I recommend running the Rails ERD tool or something similar (RubyMine comes to mind) to visualize the data model to get an understanding of what models interact with other models. Sometimes fairly basic data model problems can be uncovered just by looking at the output of this project.
Are all of the gems in the Gemfile documented and used? Be sure to understand how all of the gems are or might be used. If project startup is extremely slow, consider using bumbler to get the project load times down by optimizing which gems are actually required and which ones can be loaded dynamically by your app.
Improve your working environment
High level audit
Are there any project security issues to be aware of? You can add great value with fairly low effort by ensuring that the project is safe from known or silly security vulnerabilities.
First, ensure the project is running on the latest point release of the current minor that you are on, with upgrading to a later Rails minor or major release if that is feasible. Upgrading a minor or major version is an undertaking that may take days or weeks, so you should probably note this and discuss with your client.
Example: if your project is running 3.2.12 (major 3, minor 2, point 12), you should upgrade to the latest in the 3.2.x line since point releases are likely backward compatible. Thereafter, look to upgrade to the highest minor release of the 3.x.y (if not there already), until you get to a major release (so 3.2.latest to 4.0.latest to 4.1.latest).
The theory is that point releases are most likely to contain security or other bug fixes, and upgrading a minor or major revision might take more work but is useful for keeping the app up to date. Again, I won’t cover this process in more detail.
Grab bundler-audit and run
bundle-audit update and
bundle-audit to see what known security problems are present in the current gemset. You should upgrade these at least minimally to fix the issue, and hopefully the app will have tests that break if the gem functionality changes in a breaking way.
While you are at it, you can get a sense of how outdated all of the gems are and how much time it would take to upgrade the app to use the latest versions of those gems. This is useful for security, increased functionality, and usually bug fixes and speed improvements. Run
bundle outdated to see which gems are behind their current latest revision on RubyGems.
Other security issues
Check for SQL injection attacks by at least looking through the app and searching for
execute and inspecting these for potentially user-supplied values.
Supporting infrastructure and services
You can add a lot of value by ensuring that you have the following services connected to your app:
- error reporting service (Honeybadger, etc.)
- performance monitoring (New Relic)
- continuous integration server (Jenkins, etc.)
These ensure that your app is running properly and that you can detect when things are not running well.

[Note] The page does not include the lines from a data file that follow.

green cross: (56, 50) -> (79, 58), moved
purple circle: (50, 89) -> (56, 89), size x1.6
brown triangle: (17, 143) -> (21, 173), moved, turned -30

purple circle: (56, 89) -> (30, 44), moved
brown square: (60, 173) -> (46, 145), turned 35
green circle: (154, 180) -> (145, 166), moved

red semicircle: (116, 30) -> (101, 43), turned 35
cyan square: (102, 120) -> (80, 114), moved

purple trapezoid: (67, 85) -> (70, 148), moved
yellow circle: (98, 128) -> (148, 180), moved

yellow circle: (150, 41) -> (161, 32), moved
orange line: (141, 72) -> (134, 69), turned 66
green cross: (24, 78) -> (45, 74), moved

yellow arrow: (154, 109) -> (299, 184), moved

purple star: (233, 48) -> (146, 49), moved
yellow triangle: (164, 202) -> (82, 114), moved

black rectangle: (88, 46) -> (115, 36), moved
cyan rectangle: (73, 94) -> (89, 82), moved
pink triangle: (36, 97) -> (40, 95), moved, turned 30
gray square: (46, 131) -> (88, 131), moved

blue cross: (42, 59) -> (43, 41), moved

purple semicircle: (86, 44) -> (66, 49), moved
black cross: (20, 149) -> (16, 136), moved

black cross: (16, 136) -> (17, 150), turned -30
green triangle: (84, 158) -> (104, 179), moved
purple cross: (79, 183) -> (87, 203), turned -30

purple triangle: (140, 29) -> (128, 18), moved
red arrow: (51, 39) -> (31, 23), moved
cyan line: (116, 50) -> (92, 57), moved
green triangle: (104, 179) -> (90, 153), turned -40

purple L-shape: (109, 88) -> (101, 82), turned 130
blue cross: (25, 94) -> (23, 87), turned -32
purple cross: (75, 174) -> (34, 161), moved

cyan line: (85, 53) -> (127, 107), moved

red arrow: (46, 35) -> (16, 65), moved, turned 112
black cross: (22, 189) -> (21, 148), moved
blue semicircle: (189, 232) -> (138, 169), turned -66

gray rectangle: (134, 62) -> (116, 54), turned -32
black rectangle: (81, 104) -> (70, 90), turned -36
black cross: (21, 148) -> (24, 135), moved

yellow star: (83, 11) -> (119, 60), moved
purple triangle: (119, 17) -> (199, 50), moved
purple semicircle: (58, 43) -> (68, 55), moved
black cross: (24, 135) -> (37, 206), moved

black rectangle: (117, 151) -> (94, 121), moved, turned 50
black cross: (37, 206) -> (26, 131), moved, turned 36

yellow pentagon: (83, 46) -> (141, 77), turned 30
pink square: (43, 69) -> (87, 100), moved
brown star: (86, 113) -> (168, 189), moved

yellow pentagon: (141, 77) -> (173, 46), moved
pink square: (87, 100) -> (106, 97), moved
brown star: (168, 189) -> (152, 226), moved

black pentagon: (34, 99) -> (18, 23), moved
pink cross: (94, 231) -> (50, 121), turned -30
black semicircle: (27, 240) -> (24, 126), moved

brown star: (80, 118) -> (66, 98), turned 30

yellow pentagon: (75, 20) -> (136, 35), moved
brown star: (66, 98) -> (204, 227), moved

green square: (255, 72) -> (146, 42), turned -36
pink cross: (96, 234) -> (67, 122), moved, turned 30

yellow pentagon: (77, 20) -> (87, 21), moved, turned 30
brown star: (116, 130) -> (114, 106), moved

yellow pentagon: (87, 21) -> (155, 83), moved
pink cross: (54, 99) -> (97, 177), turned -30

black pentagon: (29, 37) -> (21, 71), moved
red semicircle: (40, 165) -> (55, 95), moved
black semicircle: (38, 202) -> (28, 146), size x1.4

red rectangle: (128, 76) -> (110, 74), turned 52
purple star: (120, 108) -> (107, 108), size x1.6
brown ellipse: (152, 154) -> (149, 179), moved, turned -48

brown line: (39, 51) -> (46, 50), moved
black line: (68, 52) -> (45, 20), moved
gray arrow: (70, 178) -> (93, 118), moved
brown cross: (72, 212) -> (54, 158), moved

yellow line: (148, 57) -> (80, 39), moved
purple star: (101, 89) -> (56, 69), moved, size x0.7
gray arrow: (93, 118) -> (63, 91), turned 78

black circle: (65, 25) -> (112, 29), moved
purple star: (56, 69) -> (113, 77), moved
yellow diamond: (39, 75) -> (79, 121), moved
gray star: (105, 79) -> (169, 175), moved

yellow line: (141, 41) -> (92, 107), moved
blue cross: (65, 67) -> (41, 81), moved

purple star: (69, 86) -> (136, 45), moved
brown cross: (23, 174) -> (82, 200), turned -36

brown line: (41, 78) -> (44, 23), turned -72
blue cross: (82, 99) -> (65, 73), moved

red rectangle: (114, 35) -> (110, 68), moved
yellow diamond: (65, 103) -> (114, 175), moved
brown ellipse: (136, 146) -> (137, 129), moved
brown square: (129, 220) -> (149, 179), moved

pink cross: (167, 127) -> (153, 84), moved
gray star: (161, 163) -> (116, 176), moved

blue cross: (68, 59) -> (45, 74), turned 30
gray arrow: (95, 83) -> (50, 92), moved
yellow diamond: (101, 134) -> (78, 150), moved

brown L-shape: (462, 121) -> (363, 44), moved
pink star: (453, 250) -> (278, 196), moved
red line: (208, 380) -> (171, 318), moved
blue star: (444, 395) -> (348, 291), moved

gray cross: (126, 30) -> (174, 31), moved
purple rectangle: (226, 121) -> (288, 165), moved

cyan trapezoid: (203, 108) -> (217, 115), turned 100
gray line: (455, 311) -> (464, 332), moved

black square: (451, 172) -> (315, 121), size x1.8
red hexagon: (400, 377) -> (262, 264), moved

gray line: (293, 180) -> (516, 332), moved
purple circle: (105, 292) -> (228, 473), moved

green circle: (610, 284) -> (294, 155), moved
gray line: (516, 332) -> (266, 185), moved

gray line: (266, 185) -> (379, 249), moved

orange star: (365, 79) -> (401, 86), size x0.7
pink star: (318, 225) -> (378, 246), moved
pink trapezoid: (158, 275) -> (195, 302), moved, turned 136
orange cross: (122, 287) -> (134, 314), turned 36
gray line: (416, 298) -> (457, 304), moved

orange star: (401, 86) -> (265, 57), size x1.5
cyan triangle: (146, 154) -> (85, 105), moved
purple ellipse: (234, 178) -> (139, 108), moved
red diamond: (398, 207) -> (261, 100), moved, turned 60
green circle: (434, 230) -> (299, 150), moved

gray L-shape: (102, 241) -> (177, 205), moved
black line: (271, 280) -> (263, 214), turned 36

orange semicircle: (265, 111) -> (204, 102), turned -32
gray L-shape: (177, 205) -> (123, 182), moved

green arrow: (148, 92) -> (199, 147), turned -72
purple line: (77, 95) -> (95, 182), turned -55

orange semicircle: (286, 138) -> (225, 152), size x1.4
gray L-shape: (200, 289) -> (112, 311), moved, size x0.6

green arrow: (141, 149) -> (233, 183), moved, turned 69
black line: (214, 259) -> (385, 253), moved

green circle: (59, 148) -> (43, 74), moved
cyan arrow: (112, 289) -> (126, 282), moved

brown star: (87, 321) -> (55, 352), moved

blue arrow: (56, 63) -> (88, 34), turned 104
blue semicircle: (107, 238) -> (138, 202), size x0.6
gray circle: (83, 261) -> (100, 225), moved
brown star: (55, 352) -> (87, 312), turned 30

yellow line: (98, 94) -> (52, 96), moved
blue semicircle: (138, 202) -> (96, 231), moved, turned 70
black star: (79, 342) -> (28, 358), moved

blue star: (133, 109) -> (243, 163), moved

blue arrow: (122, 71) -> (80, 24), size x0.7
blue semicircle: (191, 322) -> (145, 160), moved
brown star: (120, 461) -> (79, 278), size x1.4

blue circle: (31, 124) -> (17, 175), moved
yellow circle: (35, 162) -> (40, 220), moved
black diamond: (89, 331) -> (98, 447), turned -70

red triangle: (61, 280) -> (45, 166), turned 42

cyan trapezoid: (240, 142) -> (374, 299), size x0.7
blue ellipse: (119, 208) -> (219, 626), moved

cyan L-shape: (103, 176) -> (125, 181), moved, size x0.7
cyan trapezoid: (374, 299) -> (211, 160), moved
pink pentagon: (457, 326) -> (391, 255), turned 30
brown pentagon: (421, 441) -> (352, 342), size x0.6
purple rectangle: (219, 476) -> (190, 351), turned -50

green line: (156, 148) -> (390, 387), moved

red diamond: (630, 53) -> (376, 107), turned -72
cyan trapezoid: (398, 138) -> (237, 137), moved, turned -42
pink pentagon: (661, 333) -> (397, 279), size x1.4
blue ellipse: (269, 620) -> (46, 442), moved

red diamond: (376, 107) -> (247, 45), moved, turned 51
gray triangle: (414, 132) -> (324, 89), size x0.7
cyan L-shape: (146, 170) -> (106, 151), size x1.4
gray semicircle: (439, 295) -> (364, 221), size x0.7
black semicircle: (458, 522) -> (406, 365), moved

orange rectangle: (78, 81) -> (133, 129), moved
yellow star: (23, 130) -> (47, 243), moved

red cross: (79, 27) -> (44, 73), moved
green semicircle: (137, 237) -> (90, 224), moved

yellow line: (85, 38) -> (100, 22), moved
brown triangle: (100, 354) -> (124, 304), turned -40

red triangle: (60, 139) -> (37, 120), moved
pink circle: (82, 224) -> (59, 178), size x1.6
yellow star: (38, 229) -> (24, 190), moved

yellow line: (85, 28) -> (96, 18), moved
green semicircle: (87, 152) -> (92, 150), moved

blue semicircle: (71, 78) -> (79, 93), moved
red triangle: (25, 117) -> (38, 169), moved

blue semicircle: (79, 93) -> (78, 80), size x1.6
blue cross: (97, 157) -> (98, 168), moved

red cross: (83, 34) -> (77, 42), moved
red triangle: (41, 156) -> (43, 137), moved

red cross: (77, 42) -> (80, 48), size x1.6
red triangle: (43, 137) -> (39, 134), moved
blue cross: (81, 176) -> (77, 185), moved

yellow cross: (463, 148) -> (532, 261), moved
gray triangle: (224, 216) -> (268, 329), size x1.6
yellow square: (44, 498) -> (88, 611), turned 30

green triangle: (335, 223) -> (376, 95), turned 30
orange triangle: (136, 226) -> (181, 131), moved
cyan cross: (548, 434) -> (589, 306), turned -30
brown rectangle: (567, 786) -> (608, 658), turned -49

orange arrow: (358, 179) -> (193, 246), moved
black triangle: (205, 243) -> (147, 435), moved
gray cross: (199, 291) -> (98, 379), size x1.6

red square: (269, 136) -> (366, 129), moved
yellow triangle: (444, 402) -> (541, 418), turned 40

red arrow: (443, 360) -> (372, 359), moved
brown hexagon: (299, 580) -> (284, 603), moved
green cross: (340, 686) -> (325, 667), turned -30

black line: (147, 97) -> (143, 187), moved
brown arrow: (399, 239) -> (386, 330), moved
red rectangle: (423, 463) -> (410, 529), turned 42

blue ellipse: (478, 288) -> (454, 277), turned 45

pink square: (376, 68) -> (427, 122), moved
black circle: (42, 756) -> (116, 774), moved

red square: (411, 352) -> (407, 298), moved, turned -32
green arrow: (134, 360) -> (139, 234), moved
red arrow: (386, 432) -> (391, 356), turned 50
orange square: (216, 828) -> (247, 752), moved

The CI server will ensure that tests are running consistently and deterministically. Typically you can get hosted solutions for all of these problems which will save the project time and therefore money.
What did I miss?
Some people reading this post thought that there were a few more things that you might consider to help your understanding of the codebase.
@panozzaj two small hacks of mine: xray-rails (shows name of layouts/partials in browser) and pry (breakpoint debugging in your terminal)— matt swanson (@_swanson) April 30, 2014
What else did I miss or that you find especially helpful? Thanks!